Work to be completed
Repeat each entry exactly. Drop every image.
[Records shown]
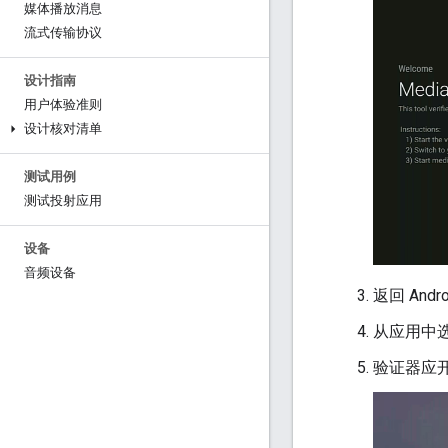
媒体播放消息
流式传输协议
设计指南
用户体验准则
设计核对清单
测试用例
测试投射应用
设备
音频设备
返回 And
从应用中
验证器应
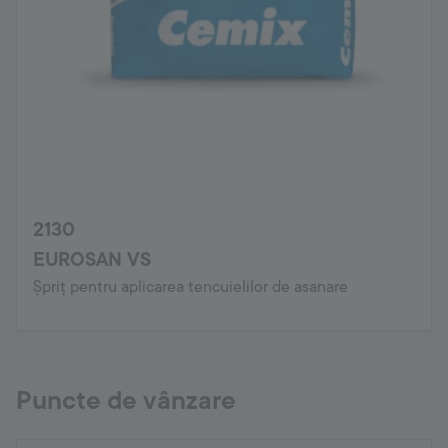
2130
EUROSAN VS
Șpriț pentru aplicarea tencuielilor de asanare
Puncte de vânzare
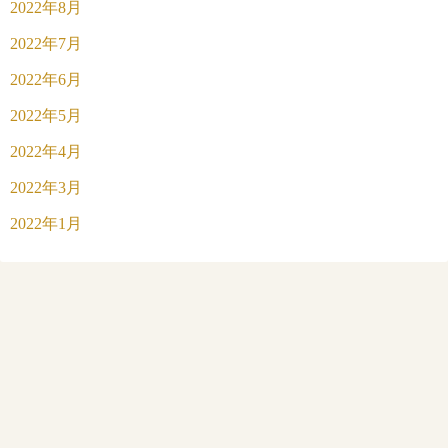
2022年8月
2022年7月
2022年6月
2022年5月
2022年4月
2022年3月
2022年1月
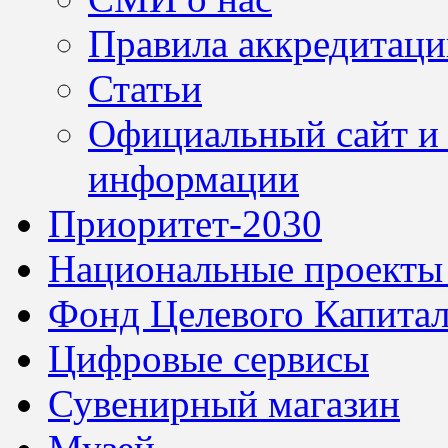
Правила аккредитац
Статьи
Официальный сайт и 
информации
Приоритет-2030
Национальные проекты
Фонд Целевого Капитал
Цифровые сервисы
Сувенирный магазин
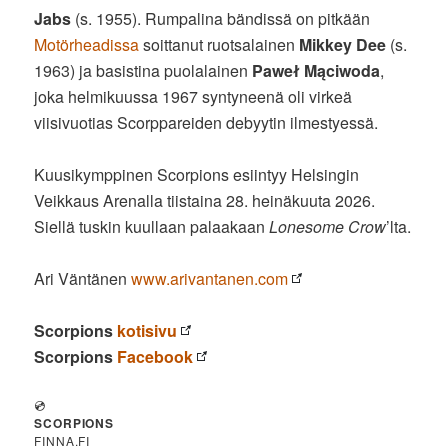
Jabs
(s. 1955). Rumpalina bändissä on pitkään
Motörheadissa
soittanut ruotsalainen
Mikkey Dee
(s.
1963) ja basistina puolalainen
Paweł Mąciwoda
,
joka helmikuussa 1967 syntyneenä oli virkeä
viisivuotias Scorppareiden debyytin ilmestyessä.
Kuusikymppinen Scorpions esiintyy Helsingin
Veikkaus Arenalla tiistaina 28. heinäkuuta 2026.
Siellä tuskin kuullaan palaakaan
Lonesome Crow
’lta.
Ari Väntänen
www.arivantanen.com
Scorpions
kotisivu
Scorpions
Facebook
💿
SCORPIONS
FINNA.FI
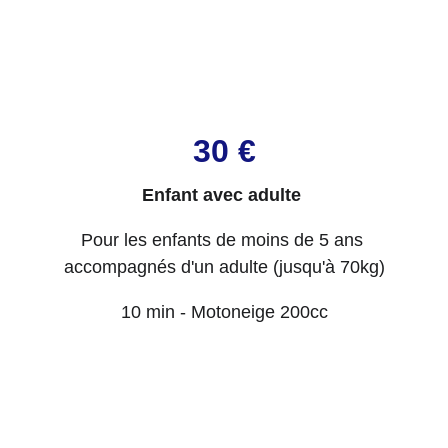
30 €
Enfant avec adulte
Pour les enfants de moins de 5 ans 
accompagnés d'un adulte (jusqu'à 70kg)
10 min - Motoneige 200cc
Tarifs pour 3 fois 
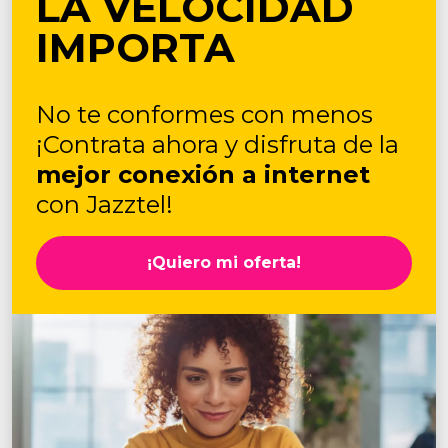
LA VELOCIDAD
IMPORTA
No te conformes con menos
¡Contrata ahora y disfruta de la
mejor conexión a internet
con Jazztel!
¡Quiero mi oferta!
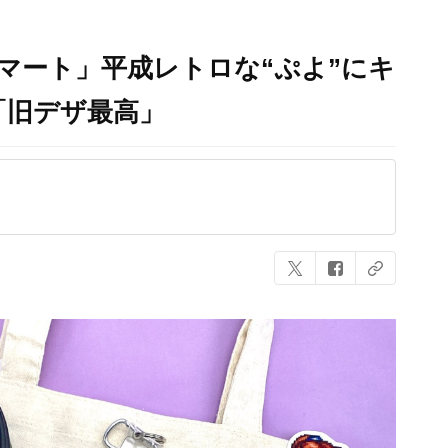
マート」平成レトロな“ぷよ”にキ
「旧デザ最高」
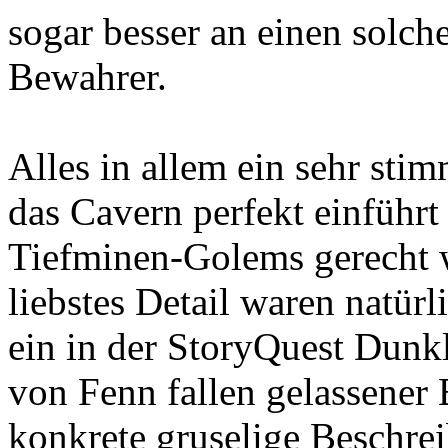
sogar besser an einen solch
Bewahrer.
Alles in allem ein sehr sti
das Cavern perfekt einführt
Tiefminen-Golems gerecht 
liebstes Detail waren natür
ein in der StoryQuest Dunk
von Fenn fallen gelassener B
konkrete gruselige Beschre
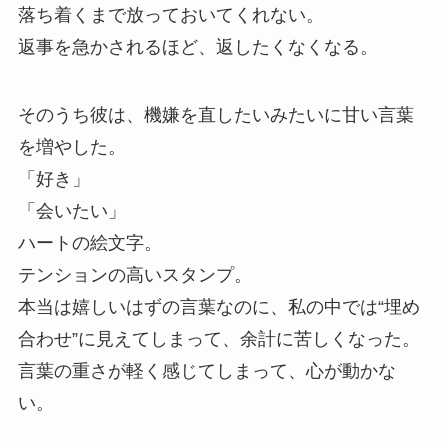
落ち着くまで放っておいてくれない。
返事を急かされるほど、返したくなくなる。
そのうち彼は、機嫌を直したいみたいに甘い言葉
を増やした。
「好き」
「会いたい」
ハートの絵文字。
テンションの高いスタンプ。
本当は嬉しいはずの言葉なのに、私の中では“埋め
合わせ”に見えてしまって、余計に苦しくなった。
言葉の重さが軽く感じてしまって、心が動かな
い。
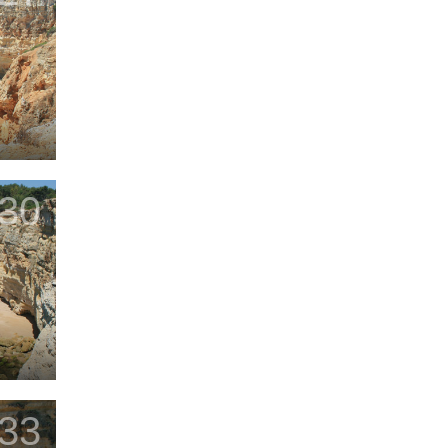
30
33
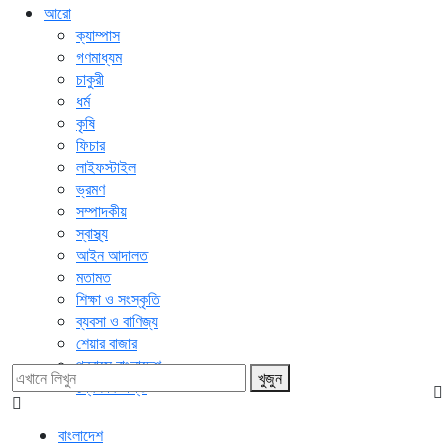
আরো
ক্যাম্পাস
গণমাধ্যম
চাকুরী
ধর্ম
কৃষি
ফিচার
লাইফস্টাইল
ভ্রমণ
সম্পাদকীয়
স্বাস্থ্য
আইন আদালত
মতামত
শিক্ষা ও সংস্কৃতি
ব্যবসা ও বাণিজ্য
শেয়ার বাজার
প্রবাসে বাংলাদেশ
খুজুন
প্রেস বিজ্ঞপ্তি
বাংলাদেশ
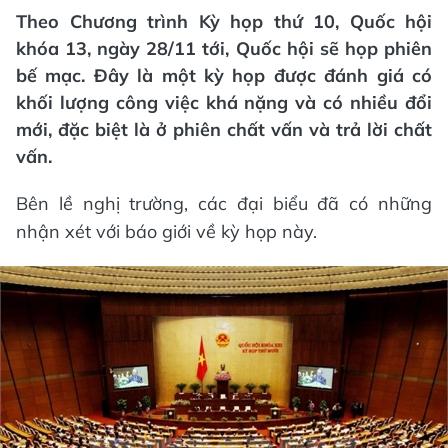
Theo Chương trình Kỳ họp thứ 10, Quốc hội
khóa 13, ngày 28/11 tới, Quốc hội sẽ họp phiên
bế mạc. Đây là một kỳ họp được đánh giá có
khối lượng công việc khá nặng và có nhiều đổi
mới, đặc biệt là ở phiên chất vấn và trả lời chất
vấn.
Bên lề nghị trường, các đại biểu đã có những
nhận xét với báo giới về kỳ họp này.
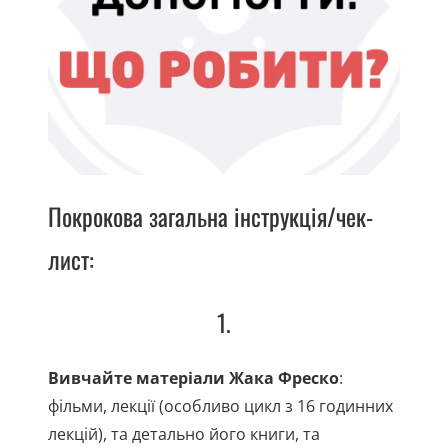
Покрокова загальна інструкція/чек-
лист:
1.
Вивчайте матеріали Жака Фреско
:
фільми, лекції (особливо цикл з 16 годинних
лекцій), та детально його книги, та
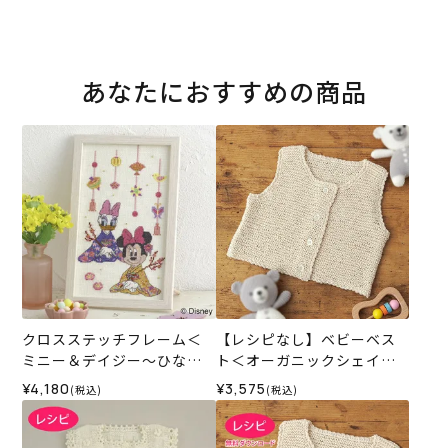
あなたにおすすめの商品
クロスステッチフレーム＜
【レシピなし】ベビーベス
ミニー＆デイジー～ひなま
ト＜オーガニックシェイプ1
つり～＞
1IV＞（編み物 材料セット）
¥4,180
¥3,575
(税込)
(税込)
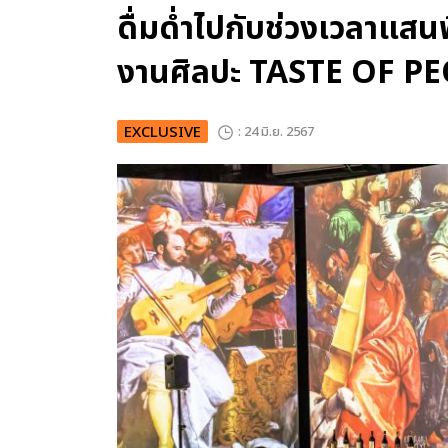
ดื่มด่ำไปกับช่วงเวลาแสน
งานศิลปะ TASTE OF P
EXCLUSIVE
: 24 มิ.ย. 2567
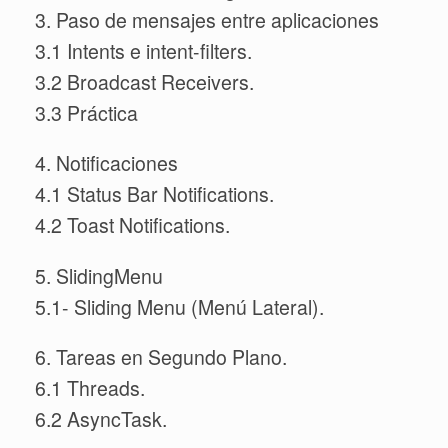
3. Paso de mensajes entre aplicaciones
3.1 Intents e intent-filters.
3.2 Broadcast Receivers.
3.3 Práctica
4. Notificaciones
4.1 Status Bar Notifications.
4.2 Toast Notifications.
5. SlidingMenu
5.1- Sliding Menu (Menú Lateral).
6. Tareas en Segundo Plano.
6.1 Threads.
6.2 AsyncTask.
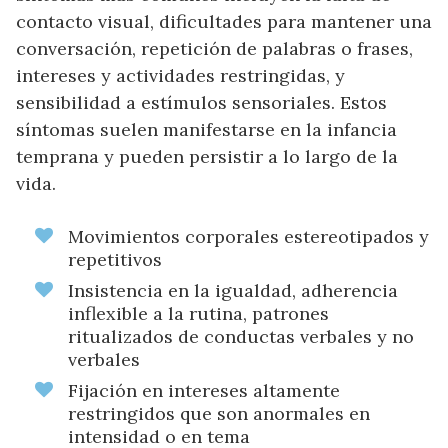
contacto visual, dificultades para mantener una
conversación, repetición de palabras o frases,
intereses y actividades restringidas, y
sensibilidad a estímulos sensoriales. Estos
síntomas suelen manifestarse en la infancia
temprana y pueden persistir a lo largo de la
vida.
Movimientos corporales estereotipados y
repetitivos
Insistencia en la igualdad, adherencia
inflexible a la rutina, patrones
ritualizados de conductas verbales y no
verbales
Fijación en intereses altamente
restringidos que son anormales en
intensidad o en tema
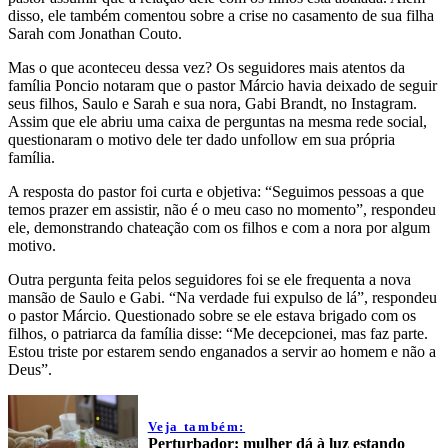
disso, ele também comentou sobre a crise no casamento de sua filha
Sarah com Jonathan Couto.
Mas o que aconteceu dessa vez? Os seguidores mais atentos da
família Poncio notaram que o pastor Márcio havia deixado de seguir
seus filhos, Saulo e Sarah e sua nora, Gabi Brandt, no Instagram.
Assim que ele abriu uma caixa de perguntas na mesma rede social,
questionaram o motivo dele ter dado unfollow em sua própria
família.
A resposta do pastor foi curta e objetiva: “Seguimos pessoas a que
temos prazer em assistir, não é o meu caso no momento”, respondeu
ele, demonstrando chateação com os filhos e com a nora por algum
motivo.
Outra pergunta feita pelos seguidores foi se ele frequenta a nova
mansão de Saulo e Gabi. “Na verdade fui expulso de lá”, respondeu
o pastor Márcio. Questionado sobre se ele estava brigado com os
filhos, o patriarca da família disse: “Me decepcionei, mas faz parte.
Estou triste por estarem sendo enganados a servir ao homem e não a
Deus”.
Veja também:
Perturbador: mulher dá à luz estando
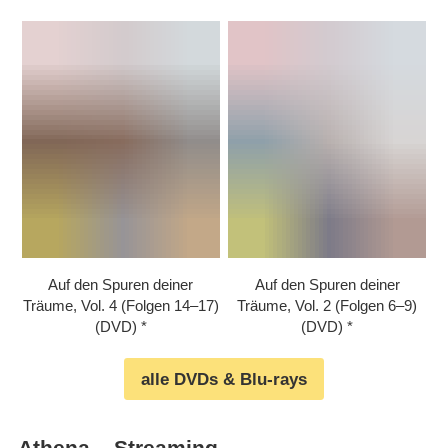
Auf den Spuren deiner
Auf den Spuren deiner
Träume, Vol. 4 (Folgen 14⁠–⁠17)
Träume, Vol. 2 (Folgen 6⁠–⁠9)
(DVD)
(DVD)
alle DVDs & Blu-rays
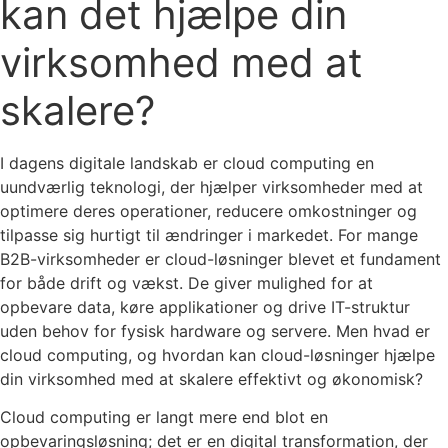
kan det hjælpe din
virksomhed med at
skalere?
I dagens digitale landskab er cloud computing en
uundværlig teknologi, der hjælper virksomheder med at
optimere deres operationer, reducere omkostninger og
tilpasse sig hurtigt til ændringer i markedet. For mange
B2B-virksomheder er cloud-løsninger blevet et fundament
for både drift og vækst. De giver mulighed for at
opbevare data, køre applikationer og drive IT-struktur
uden behov for fysisk hardware og servere. Men hvad er
cloud computing, og hvordan kan cloud-løsninger hjælpe
din virksomhed med at skalere effektivt og økonomisk?
Cloud computing er langt mere end blot en
opbevaringsløsning; det er en digital transformation, der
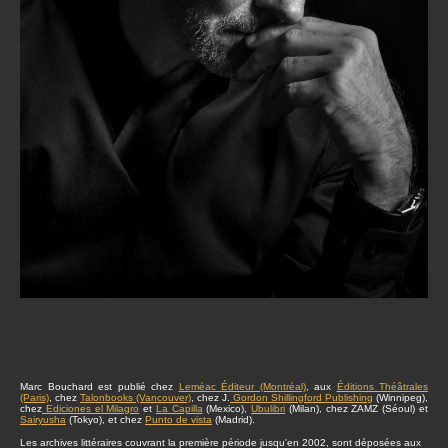
Marc Bouchard est publié chez
Leméac Éditeur (Montréal)
, aux
Éditions Théâtrales
(Paris)
, chez
Talonbooks (Vancouver)
, chez J.
Gordon Shillingford Publishing
(Winnipeg),
chez
Ediciones el Milagro
et
La Capilla
(Mexico),
Ubulibri
(Milan), chez ZAMZ (Séoul) et
Sairyusha
(Tokyo), et chez
Punto de vista
(Madrid).
Les archives littéraires couvrant la première période jusqu'en 2002, sont déposées aux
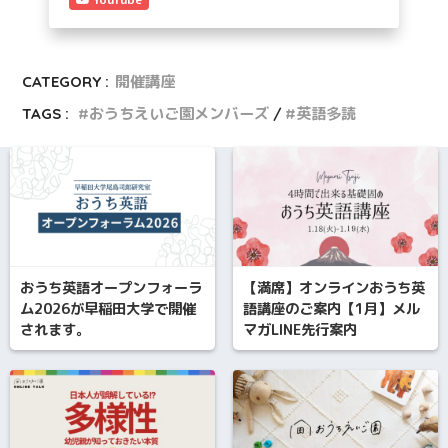
CATEGORY :
開催講座
TAGS :
おうちえいご園メンバーズ
英語多読
おうち英語オープンフォーラ
【満席】オンラインおうち英
ム2026が早稲田大学で開催
語講座のご案内【1月】メル
されます。
マガLINE先行案内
[/Records shown]
Task output
媒体播放消息
流式传输协议
设计指南
用户体验准则
设计核对清单
测试用例
测试投射应用
设备
音频设备
返回 And
从应用中
验证器应
2130
EUROSAN VS
Șpriț pentru aplicarea tencuielilor de asanare
Puncte de vânzare
2022年8月
2022年7月
2022年6月
2022年5月
2022年4月
2022年3月
2022年1月
Правила аккредитац
Статьи
Официальный сайт и 
информации
Приоритет-2030
Национальные проекты
Фонд Целевого Капитал
Цифровые сервисы
Сувенирный магазин
Jabs
(s. 1955). Rumpalina bändissä on pitkään
Motörheadissa
soittanut ruotsalainen
Mikkey Dee
(s.
1963) ja basistina puolalainen
Paweł Mąciwoda
,
joka helmikuussa 1967 syntyneenä oli virkeä
viisivuotias Scorppareiden debyytin ilmestyessä.
Kuusikymppinen Scorpions esiintyy Helsingin
Veikkaus Arenalla tiistaina 28. heinäkuuta 2026.
Siellä tuskin kuullaan palaakaan
Lonesome Crow
’lta.
Ari Väntänen
www.arivantanen.com
Scorpions
kotisivu
Scorpions
Facebook
💿
SCORPIONS
FINNA.FI
30 €
Enfant avec adulte
Pour les enfants de moins de 5 ans 
accompagnés d'un adulte (jusqu'à 70kg)
10 min - Motoneige 200cc
Tarifs pour 3 fois 
LA VELOCIDAD
IMPORTA
No te conformes con menos
¡Contrata ahora y disfruta de la
mejor conexión a internet
con Jazztel!
¡Quiero mi oferta!
マート」平成レトロな“ぷよ”にキ
「旧デザ最高」
sogar besser an einen solch
Bewahrer.
Alles in allem ein sehr sti
das Cavern perfekt einführt
Tiefminen-Golems gerecht 
liebstes Detail waren natür
ein in der StoryQuest Dunk
von Fenn fallen gelassener B
konkrete gruselige Beschre
落ち着くまで放っておいてくれない。
返事を急かされるほど、返したくなくなる。
そのうち彼は、機嫌を直したいみたいに甘い言葉
を増やした。
「好き」
「会いたい」
ハートの絵文字。
テンションの高いスタンプ。
本当は嬉しいはずの言葉なのに、私の中では“埋め
合わせ”に見えてしまって、余計に苦しくなった。
言葉の重さが軽く感じてしまって、心が動かな
い。
30
33
আরো
ক্যাম্পাস
গণমাধ্যম
চাকুরী
ধর্ম
কৃষি
ফিচার
লাইফস্টাইল
ভ্রমণ
সম্পাদকীয়
স্বাস্থ্য
আইন আদালত
মতামত
শিক্ষা ও সংস্কৃতি
ব্যবসা ও বাণিজ্য
শেয়ার বাজার
প্রবাসে বাংলাদেশ
খুজুন
প্রেস বিজ্ঞপ্তি
বাংলাদেশ
Theo Chương trình Kỳ họp thứ 10, Quốc hội
khóa 13, ngày 28/11 tới, Quốc hội sẽ họp phiên
bế mạc. Đây là một kỳ họp được đánh giá có
khối lượng công việc khá nặng và có nhiều đổi
mới, đặc biệt là ở phiên chất vấn và trả lời chất
vấn.
Bên lề nghị trường, các đại biểu đã có những
nhận xét với báo giới về kỳ họp này.
Покрокова загальна інструкція/чек-
лист:
1.
Вивчайте матеріали Жака Фреско
:
фільми, лекції (особливо цикл з 16 годинних
лекцій), та детально його книги, та
あなたにおすすめの商品
クロスステッチフレーム＜
【レシピなし】ベビーベス
ミニー＆デイジー～ひなま
ト＜オーガニックシェイプ1
つり～＞
1IV＞（編み物 材料セット）
¥4,180
¥3,575
(税込)
(税込)
ดื่มด่ำไปกับช่วงเวลาแสน
งานศิลปะ TASTE OF P
EXCLUSIVE
: 24 มิ.ย. 2567
3. Paso de mensajes entre aplicaciones
3.1 Intents e intent-filters.
3.2 Broadcast Receivers.
3.3 Práctica
4. Notificaciones
4.1 Status Bar Notifications.
4.2 Toast Notifications.
5. SlidingMenu
5.1- Sliding Menu (Menú Lateral).
6. Tareas en Segundo Plano.
6.1 Threads.
6.2 AsyncTask.
contacto visual, dificultades para mantener una
conversación, repetición de palabras o frases,
intereses y actividades restringidas, y
sensibilidad a estímulos sensoriales. Estos
síntomas suelen manifestarse en la infancia
temprana y pueden persistir a lo largo de la
vida.
Movimientos corporales estereotipados y
repetitivos
Insistencia en la igualdad, adherencia
inflexible a la rutina, patrones
ritualizados de conductas verbales y no
verbales
Fijación en intereses altamente
restringidos que son anormales en
intensidad o en tema
disso, ele também comentou sobre a crise no casamento de sua filha
Sarah com Jonathan Couto.
Mas o que aconteceu dessa vez? Os seguidores mais atentos da
família Poncio notaram que o pastor Márcio havia deixado de seguir
seus filhos, Saulo e Sarah e sua nora, Gabi Brandt, no Instagram.
Assim que ele abriu uma caixa de perguntas na mesma rede social,
questionaram o motivo dele ter dado unfollow em sua própria
família.
A resposta do pastor foi curta e objetiva: “Seguimos pessoas a que
temos prazer em assistir, não é o meu caso no momento”, respondeu
ele, demonstrando chateação com os filhos e com a nora por algum
motivo.
Outra pergunta feita pelos seguidores foi se ele frequenta a nova
mansão de Saulo e Gabi. “Na verdade fui expulso de lá”, respondeu
o pastor Márcio. Questionado sobre se ele estava brigado com os
filhos, o patriarca da família disse: “Me decepcionei, mas faz parte.
Estou triste por estarem sendo enganados a servir ao homem e não a
Deus”.
Veja também:
Perturbador: mulher dá à luz estando
Auf den Spuren deiner
Auf den Spuren deiner
Träume, Vol. 4 (Folgen 14⁠–⁠17)
Träume, Vol. 2 (Folgen 6⁠–⁠9)
(DVD)
(DVD)
alle DVDs & Blu-rays
kan det hjælpe din
virksomhed med at
skalere?
I dagens digitale landskab er cloud computing en
uundværlig teknologi, der hjælper virksomheder med at
optimere deres operationer, reducere omkostninger og
tilpasse sig hurtigt til ændringer i markedet. For mange
B2B-virksomheder er cloud-løsninger blevet et fundament
for både drift og vækst. De giver mulighed for at
opbevare data, køre applikationer og drive IT-struktur
uden behov for fysisk hardware og servere. Men hvad er
cloud computing, og hvordan kan cloud-løsninger hjælpe
din virksomhed med at skalere effektivt og økonomisk?
Cloud computing er langt mere end blot en
opbevaringsløsning; det er en digital transformation, der
Marc Bouchard est publié chez
Leméac Éditeur (Montréal)
, aux
Éditions Théâtrales
(Paris)
, chez
Talonbooks (Vancouver)
, chez J.
Gordon Shillingford Publishing
(Winnipeg),
chez
Ediciones el Milagro
et
La Capilla
(Mexico),
Ubulibri
(Milan), chez ZAMZ (Séoul) et
Sairyusha
(Tokyo), et chez
Punto de vista
(Madrid).
Les archives littéraires couvrant la première période jusqu'en 2002, sont déposées aux
CATEGORY :
開催講座
TAGS :
おうちえいご園メンバーズ
英語多読
おうち英語オープンフォーラ
【満席】オンラインおうち英
ム2026が早稲田大学で開催
語講座のご案内【1月】メル
されます。
マガLINE先行案内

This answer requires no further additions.